Monday, October 30, 2006

Publicity Terror Tale #2

From an independent publicist, who notes, "I have too many of these stories in the past few years":

On the morning of BEA's opening day, I'm standing in the office of a producer at NPR in Washington, whom I know quite well. Also in the office is a client. He had been in Washington a couple weeks earlier and I had set up a lunch meeting with him and the producer. Although his book wasn't going to be featured on NPR, he was; he'd written an offbeat essay that worked perfectly as a weekend feature. So while he can't plug his book, per se, he still gets on the national airwaves.

So there we all are: He's all wound up and ready to tape his piece, and I'm standing there complaining that I wasn't really excited about BEA, and how I'd have to be perky and upbeat and get in there and sell myself--and I just wasn't looking forward to it.

Author pipes up and says: "Maybe you don't have the right personality for this job."

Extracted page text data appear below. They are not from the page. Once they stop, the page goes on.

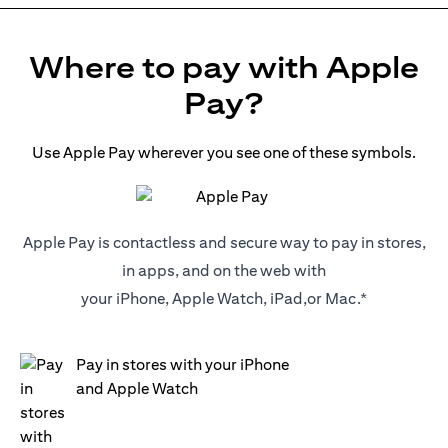
Where to pay with Apple
Pay?
Use Apple Pay wherever you see one of these symbols.
Apple Pay is contactless and secure way to pay in stores,
in apps, and on the web with
your iPhone, Apple Watch, iPad,or Mac.*
Pay in stores with your iPhone
and Apple Watch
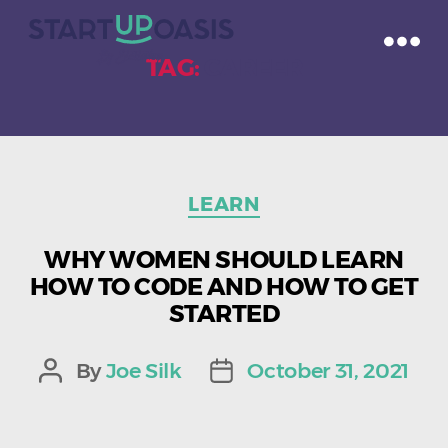
TAG:
CAREER
Categories
LEARN
WHY WOMEN SHOULD LEARN
HOW TO CODE AND HOW TO GET
STARTED
By
Joe Silk
October 31, 2021
Post
Post
author
date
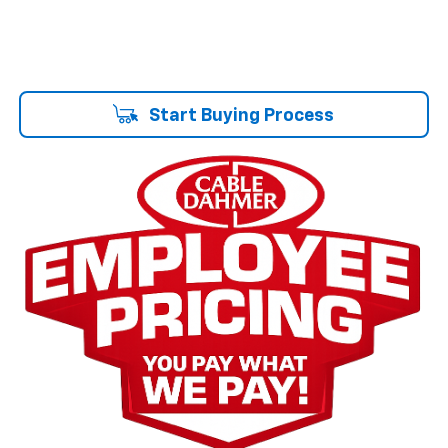
Start Buying Process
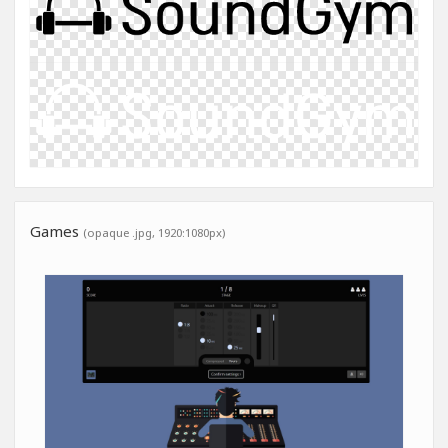
Games
(opaque .jpg, 1920:1080px)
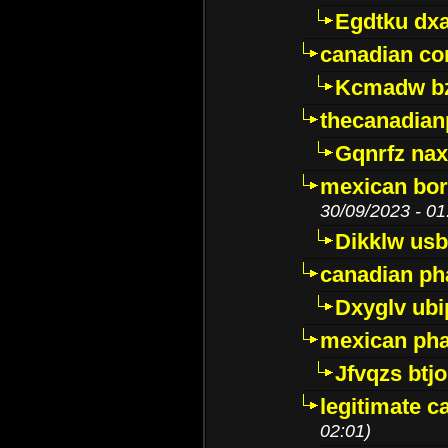
Egdtku dx
canadian c
Kcmadw bz
thecanadia
Gqnrfz na
mexican bor
30/09/2023 - 01
Dikklw usbt
canadian ph
Dxyglv ub
mexican pha
Jfvqzs btj
legitimate 
02:01)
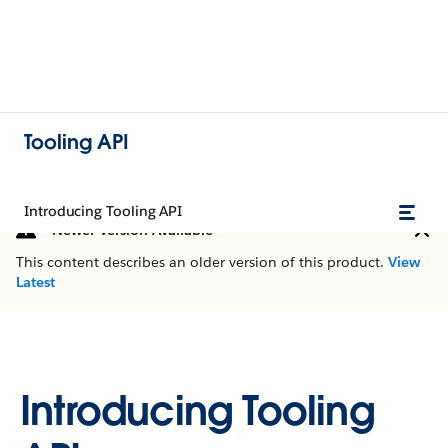
Tooling API
Introducing Tooling API
Newer Version Available
This content describes an older version of this product.
View
Latest
Introducing Tooling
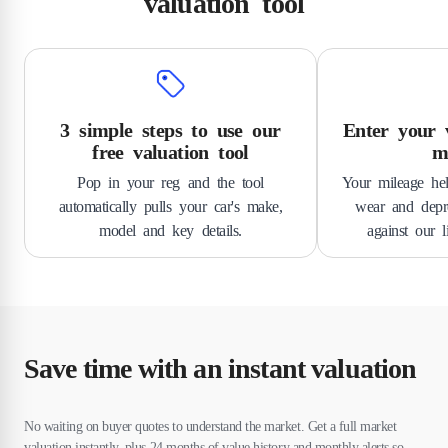
valuation tool
3 simple steps to use our
Enter your v
free valuation tool
m
Pop in your reg and the tool
Your mileage hel
automatically pulls your car's make,
wear and depre
model and key details.
against our l
Save time with an instant valuation
No waiting on buyer quotes to understand the market. Get a full market
valuation instantly, plus 24 months of value history and monthly alerts so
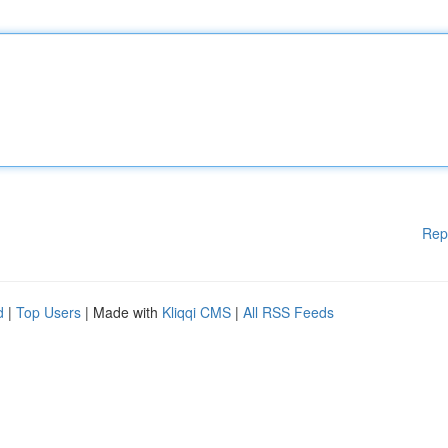
Rep
d
|
Top Users
| Made with
Kliqqi CMS
|
All RSS Feeds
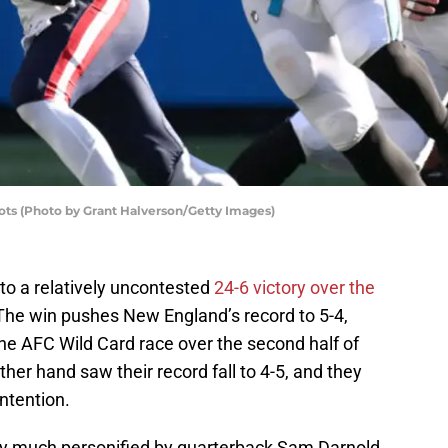
ots (Photo by Grant Halverson/Getty Images)
to a relatively uncontested
24-6 victory over the
The win pushes New England’s record to 5-4,
he AFC Wild Card race over the second half of
her hand saw their record fall to 4-5, and they
ontention.
ty much personified by quarterback Sam Darnold,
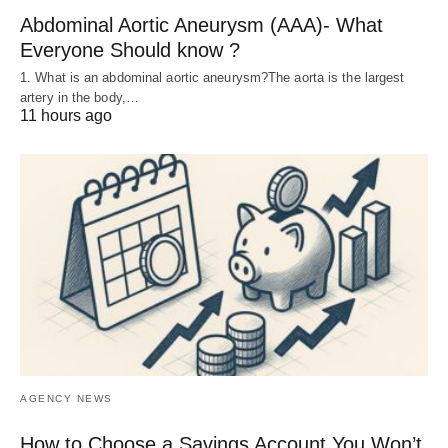
Abdominal Aortic Aneurysm (AAA)- What
Everyone Should know ?
1. What is an abdominal aortic aneurysm?The aorta is the largest
artery in the body,…
11 hours ago
AGENCY NEWS
How to Choose a Savings Account You Won’t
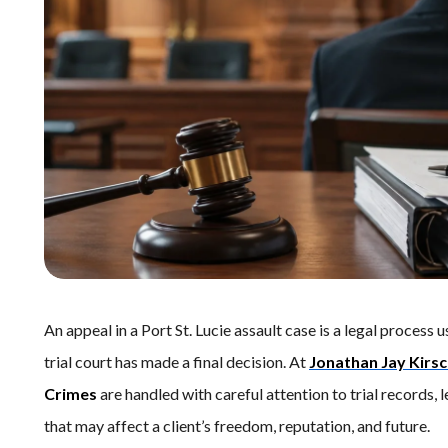
An appeal in a Port St. Lucie assault case is a legal process 
trial court has made a final decision. At
Jonathan Jay Kirs
Crimes
are handled with careful attention to trial records,
that may affect a client’s freedom, reputation, and future.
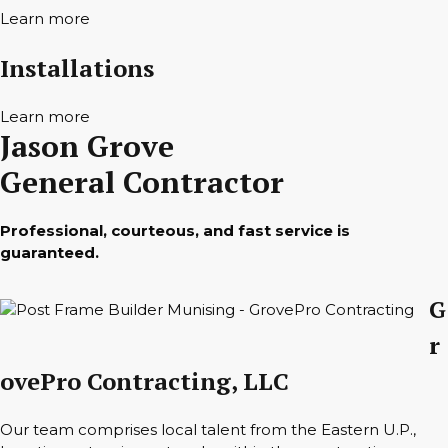
Learn more
Installations
Learn more
Jason Grove
General Contractor
Professional, courteous, and fast service is
guaranteed.
G
r
ovePro Contracting, LLC
Our team comprises local talent from the Eastern U.P.,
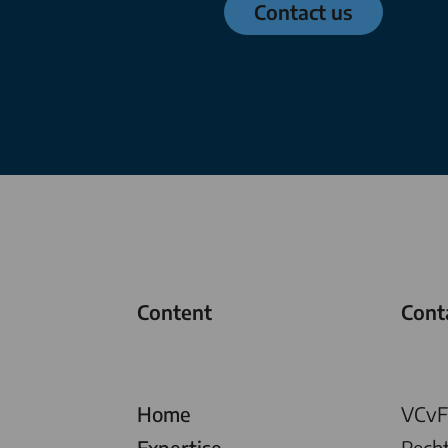
Contact us
Content
Cont
Home
VCvF 
Expertise
Rech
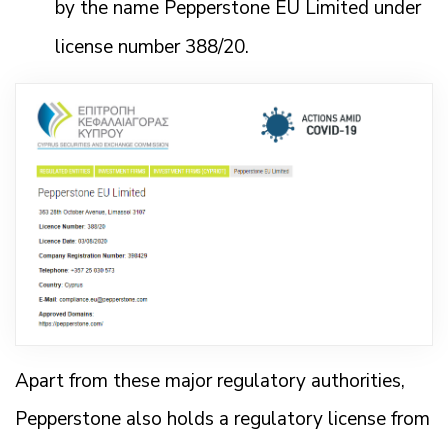
by the name Pepperstone EU Limited under
license number 388/20.
Apart from these major regulatory authorities,
Pepperstone also holds a regulatory license from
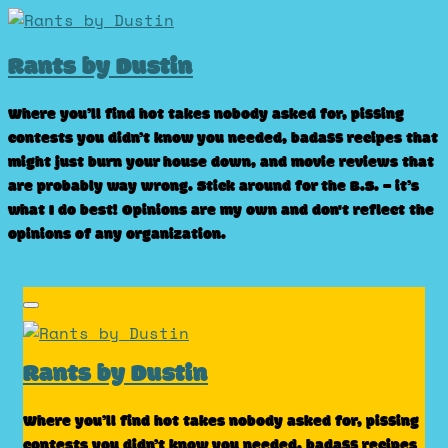
Skip
to
Rants by Dustin
content
Where you’ll find hot takes nobody asked for, pissing
contests you didn’t know you needed, badass recipes that
might just burn your house down, and movie reviews that
are probably way wrong. Stick around for the B.S. – it’s
what I do best! Opinions are my own and don't reflect the
opinions of any organization.
Rants by Dustin
Where you’ll find hot takes nobody asked for, pissing
contests you didn’t know you needed, badass recipes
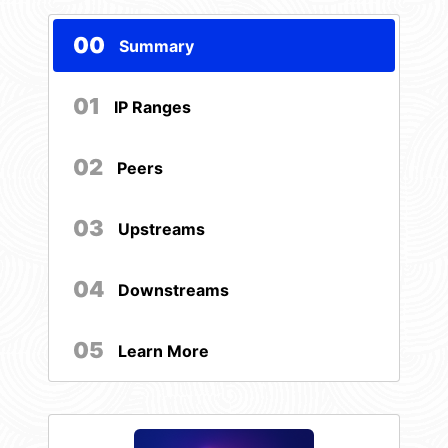
00
Summary
01
IP Ranges
02
Peers
03
Upstreams
04
Downstreams
05
Learn More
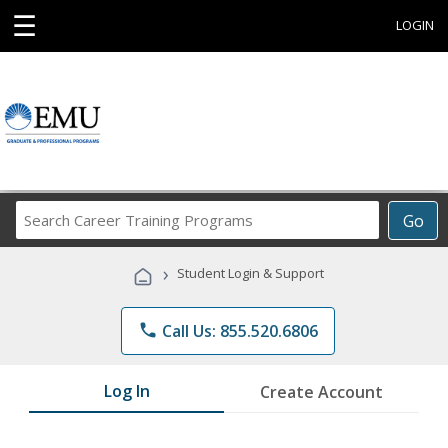
☰
LOGIN
Search
Go
Career
Training
›
Student Login & Support
Programs
phone
Call Us: 855.520.6806
Log In
Create Account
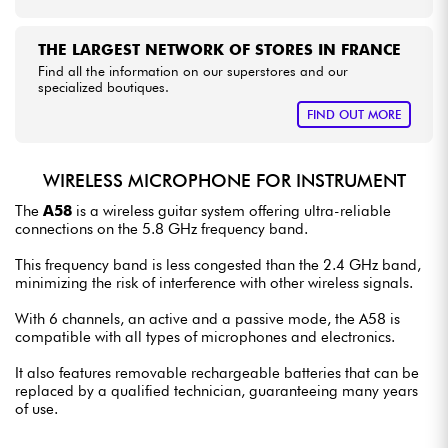
THE LARGEST NETWORK OF STORES IN FRANCE
Find all the information on our superstores and our
specialized boutiques.
FIND OUT MORE
WIRELESS MICROPHONE FOR INSTRUMENT
The
A58
is a wireless guitar system offering ultra-reliable
connections on the 5.8 GHz frequency band.
This frequency band is less congested than the 2.4 GHz band,
minimizing the risk of interference with other wireless signals.
With 6 channels, an active and a passive mode, the A58 is
compatible with all types of microphones and electronics.
It also features removable rechargeable batteries that can be
replaced by a qualified technician, guaranteeing many years
of use.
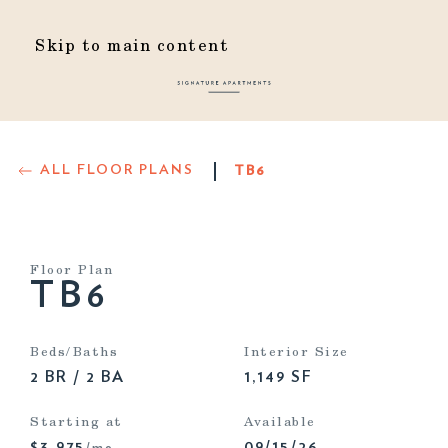
Skip to main content
ALL FLOOR PLANS
TB6
Floor Plan
TB6
Beds/Baths
Interior Size
2 BR / 2 BA
1,149 SF
Starting at
Available
$3,975
09/15/26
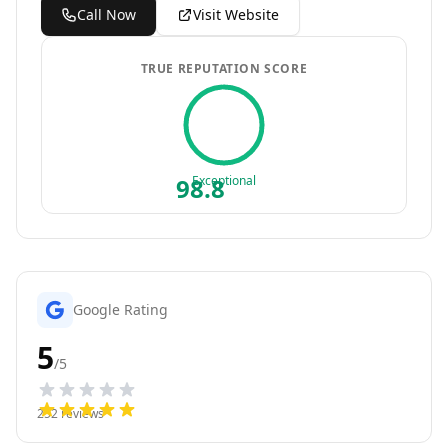
Call Now
Visit Website
TRUE REPUTATION SCORE
98.8
Exceptional
Google Rating
5
/5
252
reviews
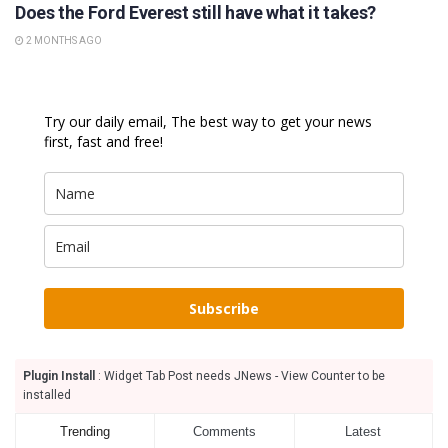
Does the Ford Everest still have what it takes?
2 MONTHS AGO
Try our daily email, The best way to get your news
first, fast and free!
Subscribe
Plugin Install
: Widget Tab Post needs JNews - View Counter to be
installed
Trending
Comments
Latest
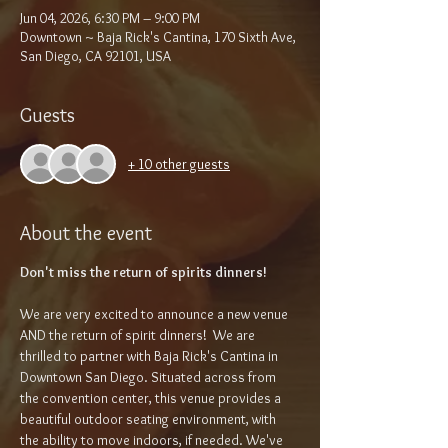
Jun 04, 2026, 6:30 PM – 9:00 PM
Downtown ~ Baja Rick's Cantina, 170 Sixth Ave,
San Diego, CA 92101, USA
Guests
+ 10 other guests
About the event
Don't miss the return of spirits dinners!
We are very excited to announce a new venue 
AND the return of spirit dinners!  We are 
thrilled to partner with Baja Rick's Cantina in 
Downtown San Diego. Situated across from 
the convention center, this venue provides a 
beautiful outdoor seating environment, with 
the ability to move indoors, if needed. We've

The producer and I stare at each other. I was so taken aback, I can't quite remember if I said what I was thinking: If I didn't have the right personality for the job, you wouldn't be standing here in this office, you jerk.

The producer says something about how she'd rather hear from me than most people from the houses in New York, and she walks me down the stairs to the door.

I say to her, "I can't believe he said that." She says, "Yes, his arrogance knows no bounds."

And I have never spoken to him since.

9 comments:

Anonymous said...

Okay, he does sound like a jerk, but was it really that professional to complain about your job in front of a client? Just askin'.

Anonymous said...

Yeah, totally agreed. Instead of being mad about his comment, she should probably have been shamed by her client calling her out on her unprofessionalism.

Anonymous said...

Complaining about the cluster fuck of BEA isn't exactly an uncommon thing. It's professional to complain about BEA.

Anonymous said...

If I hired a publicist to present me to the press and the publicist complained to the press about HER JOB IN FRONT OF ME, I would fire the publicist. Did your client even know you were friends with the producer? Regardless, your job is to be perky and positive,not utterly tactless, so perhaps you don't have the right personality for this work.

Maybe you're the horror story.

Anonymous said...

Agreed. He's trying to psyche himself up for an interview, and you're bringing him down. I'd have snapped too.

Eric Riback said...

Oh, please, people. As anon #3 said, it's BEA she was talking about fergodsake. Yes, it probably would have been best not to share something personal in front of the client, but as the publicist says, the fact that she got the author placed at NPR maybe, just perhaps, possibly, proves she can do the job. What mister high'n'mighty doesn't appreciate is that for many of us in sales and p.r., being outgoing and "perky" all the time is a strain -- that doesn't mean we don't like our jobs or aren't good at them. The authors only have to be outgoing from a few minutes (brief interview) to an hour or so (signing) at a time. Try going from 9-6 and then all evening in many cases for three or four straight days. There is fun in there, but it is terribly draining.

Anonymous said...

1. The NPR gig was not a huge coup. NPR is very efficient about their slush pile; it's just not that hard to get good, relevant writing accepted.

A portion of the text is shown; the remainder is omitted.